Instead of a plebiscite, Leader of the ALP Bill Shorten and his colleague Senator Penny Wong argue that the Australian people cannot be trusted and that there must be a parliamentary vote on the issue of same-sex marriage.
Shorten and Wong also argue that the LGBTI community fully supports the campaign to change the marriage act to allow gays and lesbians to marry.
Wrong on both counts. The reality is that a significant number of LGBTI people are not committed to a long-term, monogamous relationship symbolised by the institution of marriage.
Based on two recent national surveys, “Private lives: A report on the health and wellbeing of GLBTI Australians” and “Monopoly: A study of gay men’s relationships”, it is clear that a large number of LGBTI people prefer a more fluid and transient lifestyle.
The first survey concludes: “Only a small percentage of men and women (between 5-10 per cent) reported formalising the relationship with a marriage or commitment ceremony, while most others had no wish to do so.”
When discussing relationship status, the report also notes: “It is of interest that the majority of male respondents (52 per cent) and 39 per cent of women indicated no intention or wish to formalise their current relationship.”
The second survey reaches a similar conclusion: “Only a minority of men indicated they would like to marry their primary regular partner.” In relation to men with multiple partners, as might be expected, the percentage answering “yes” to the question, “Would you marry [your] partner?” sits at 11 per cent.
In addition, by rejecting the concept of popular sovereignty, one of the cornerstones of our Westminster parliamentary system, it is clear that Shorten and Wong consider themselves above the people, supposedly, as it is only the Canberra political elite that can decide such weighty issues.
Ignored, as so succinctly put by Abraham Lincoln, is that a truly democratic government must be of the people, by the people and for the people. The quickest road to breed apathy is to deny individuals the right to express their point of view.
While Prime Minister Malcolm Turnbull favours a plebiscite, a policy endorsed by the Australian people in a survey earlier this year, Senator Wong fears that any public debate will lead to gays and lesbians being vilified and attacked.
Wong argues: “I oppose a plebiscite because I don’t want my relationship – my family – to be a subject of inquiry, of censure, of condemnation, by others.”
After appearing to take a neutral stance before the 2013 election, more recently, Shorten also argues a plebiscite will encourage homophobia and hate speech.
Both ALP luminaries are wrong to argue that those supporting heterosexual marriage are bigoted and guilty of overblown rhetoric. Judged by the action of those supporting same-sex marriage, the opposite is the case.
Katherine Hudson on the newmatilda.com website argues that those opposed to the LGBTI Safe Schools program and equal rights for LGBTI people share the views of “many dictators, despots and despicable leaders, including Putin, Kim Jong-un, Mugabe and ISIS terrorists”.

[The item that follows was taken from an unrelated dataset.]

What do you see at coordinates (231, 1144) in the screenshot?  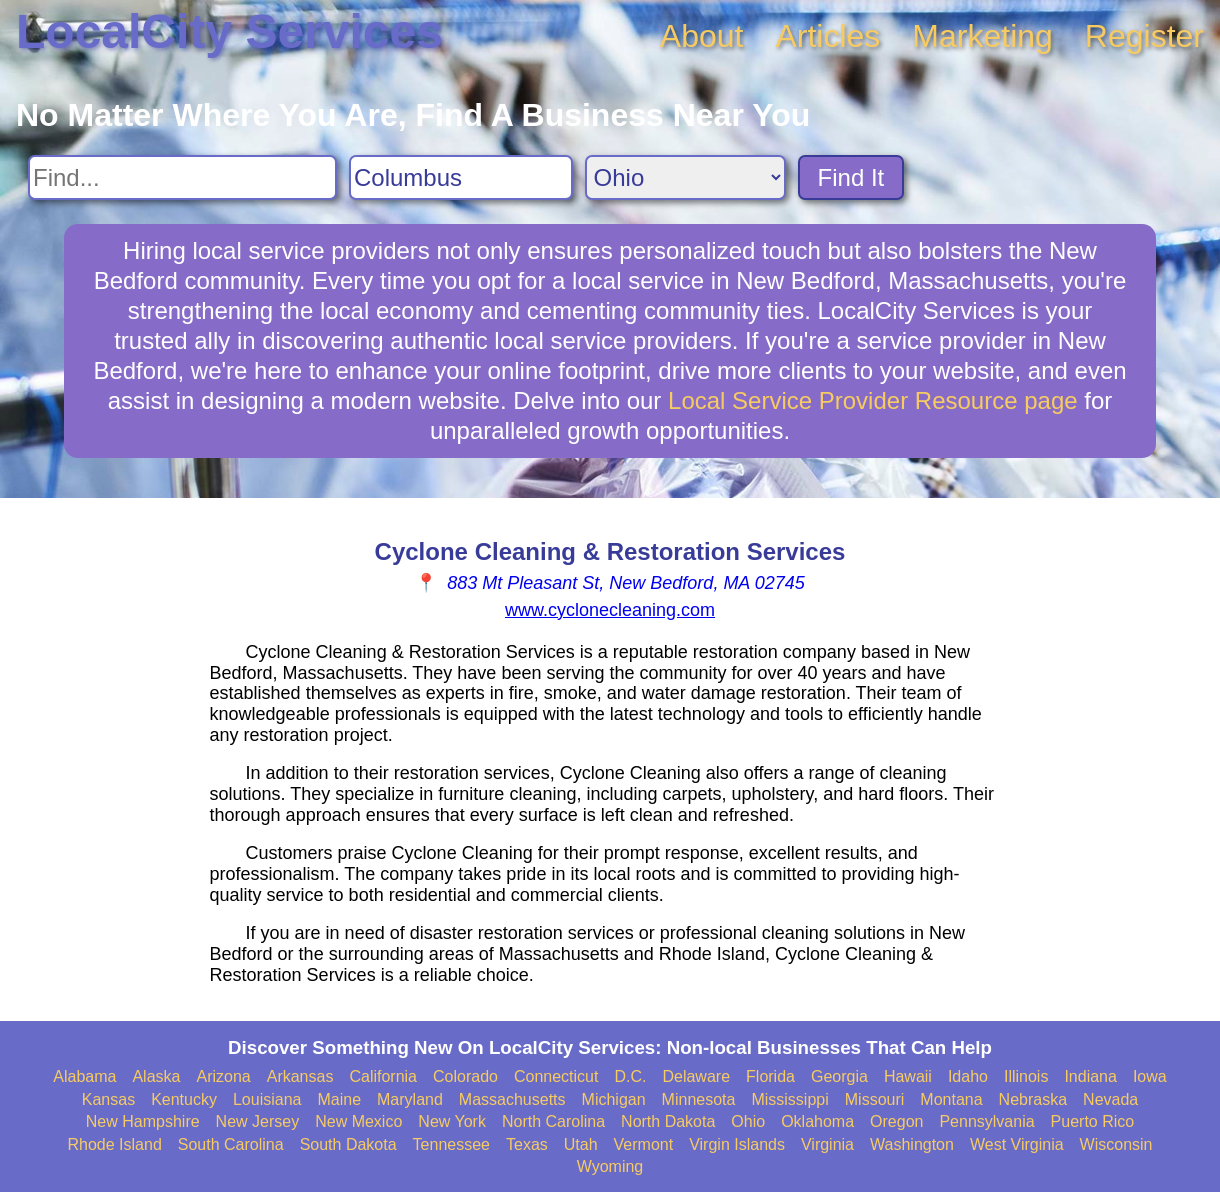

Bill Shorten provides another example in his description of Senator Cory Bernardi as a “homophobe”. After Tony Abbott spoke at an American anti-same-sex marriage conference, Greens Senator Robert Simms condemned him as a bigot wanting to spread “the flames of division in our country”.
Instead of weighing the arguments, the cultural left’s default position is to engage in ad hominem attacks where supporters of heterosexual marriage are condemned as “homophobic”, “heteronormative”, “bigoted” and, worst of all, “Christian”.
It is also the case that advocates of same-sex marriage, like Tasmania’s transgender activist Martine Delaney, think the best way to enable debate is to threaten critics like the Catholic Bishops into silence by lodging a complaint with Tasmania’s anti-discrimination tribunal.
Not only is Delaney’s action a threat to free speech but it also portends the type of unfair discrimination critics of same-sex marriage will face, especially those with a religious view, as they attempt to argue their point of view in the public space.
It is ironic that while Shorten and Wong argue in favour of same-sex marriage many in the LGBTI community show no real interest in the issue. It is also ironic that, after being elected as servants of the people, they both wish to deny one of the basic tenets of democracy – the right of citizens to vote on issues that go to the core of what constitutes Australian society.
The ALP’s arrogance and refusal to support a plebiscite is best epitomised by German playwright Bertolt Brecht’s comment about the refusal of the communist East German government to listen to the people. Brecht wrote: “Would it not be easier in that case for the government to dissolve the people?”
Ninety-seven per cent of Australians identify as heterosexual and they have every right to express their opinion on whether the institution of marriage, one of the bedrocks of a stable, peaceful society, should be so radically redefined.
Dr Kevin Donnelly is a Senior Research Fellow at the Australian Catholic University. An abridged version of the above was published in The Daily Telegraph on August 24, 2016.